Leaf scorch is a common problem among many landscape plants. Contrary to belief, leaf scorch is not a disease, rather a condition caused by environmental factors such as severed roots, limited soil area, or hot, dry winds during the summer.
Moisture is lost so quickly from leaves that the roots canít absorb and transfer water quickly enough. Usually scorch happens during drought periods but can occur even if the soil is moist. Some broadleaf evergreen may even suffer from leaf scorch in the winter. Rhododendron and azalea are a common example.
Scorched leaves turn brown on the edges and between major veins. If severe, the leaf may drop. Leaves may be affected over the entire tree or only on one side. Though scorch can result solely from the weather, the condition of the root system can make plants much more susceptible to this condition.
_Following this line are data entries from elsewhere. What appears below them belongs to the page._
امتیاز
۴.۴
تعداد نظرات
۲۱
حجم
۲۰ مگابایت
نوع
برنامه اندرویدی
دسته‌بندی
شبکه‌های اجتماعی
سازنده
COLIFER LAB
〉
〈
Shallow soils such as those over hardpan or rock lead to a limited root system. This limits the amount of water absorbed through the roots. Also, root damage due to disease, insects, poor drainage or construction can also cause poor water uptake.
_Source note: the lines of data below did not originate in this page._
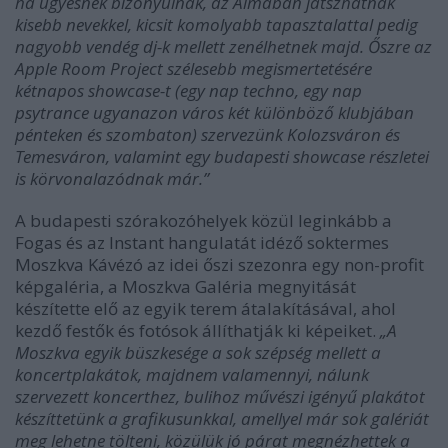
ha ügyesnek bizonyulnak, az Almában játszhatnak
kisebb nevekkel, kicsit komolyabb tapasztalattal pedig
nagyobb vendég dj-k mellett zenélhetnek majd. Őszre az
Apple Room Project szélesebb megismertetésére
kétnapos showcase-t (egy nap techno, egy nap
psytrance ugyanazon város két különböző klubjában
pénteken és szombaton) szervezünk Kolozsváron és
Temesváron, valamint egy budapesti showcase részletei
is körvonalazódnak már.”
A budapesti szórakozóhelyek közül leginkább a
Fogas és az Instant hangulatát idéző soktermes
Moszkva Kávézó az idei őszi szezonra egy non-profit
képgaléria, a Moszkva Galéria megnyitását
készítette elő az egyik terem átalakításával, ahol
kezdő festők és fotósok állíthatják ki képeiket.
„A
Moszkva egyik büszkesége a sok szépség mellett a
koncertplakátok, majdnem valamennyi, nálunk
szervezett koncerthez, bulihoz művészi igényű plakátot
készíttetünk a grafikusunkkal, amellyel már sok galériát
meg lehetne tölteni, közülük jó párat megnézhettek a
To help alleviate damage from dry soils or limited root systems, water once per week if there is no rainfall. Be sure to water deeply with a hose at slow flow for at least two hours. Larger trees will take more water. Mulching landscape plants with a 2 to 4 inch layer of mulch will help conserve moisture. Be sure not to mound mulch next the trunk or main stem of the plant.
Screens or shades may be used on smaller plants for protection. This will help block drying winds. In the future, be sure to select plant material that is best suited for your specific site. Visit your local garden center or nursery for recommended plants for specific locations. Your local County Extension Office can also advise you on recommended plants for Midwest landscapes.